### What is required
The records below need to be repeated exactly, with every picture left out.

### Input records
# # # #

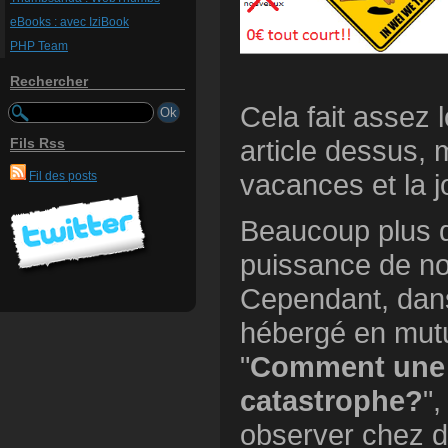
eBooks : avec IziBook
PHP Team
Rechercher
Cela fait assez 
article dessus, 
Fils Rss
vacances et la jo
Fil des posts
Beaucoup plus d
puissance de n
Cependant, dans
hébergé en mutual
"
Comment une as
catastrophe?
"
observer chez d'a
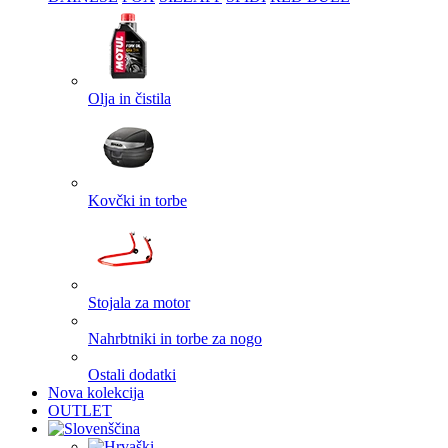
Olja in čistila
Kovčki in torbe
Stojala za motor
Nahrbtniki in torbe za nogo
Ostali dodatki
Nova kolekcija
OUTLET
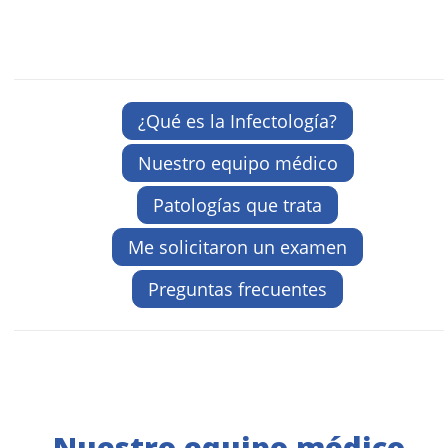
¿Qué es la Infectología?
Nuestro equipo médico
Patologías que trata
Me solicitaron un examen
Preguntas frecuentes
Nuestro equipo médico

# # # #

### Output
eBooks : avec IziBook
PHP Team
Rechercher
Cela fait assez 
article dessus, 
Fils Rss
vacances et la jo
Fil des posts
Beaucoup plus d
puissance de n
Cependant, dans
hébergé en mutual
"
Comment une as
catastrophe?
"
observer chez d'a
Olja in čistila
Kovčki in torbe
Stojala za motor
Nahrbtniki in torbe za nogo
Ostali dodatki
Nova kolekcija
OUTLET
¿Qué es la Infectología?
Nuestro equipo médico
Patologías que trata
Me solicitaron un examen
Preguntas frecuentes
Nuestro equipo médico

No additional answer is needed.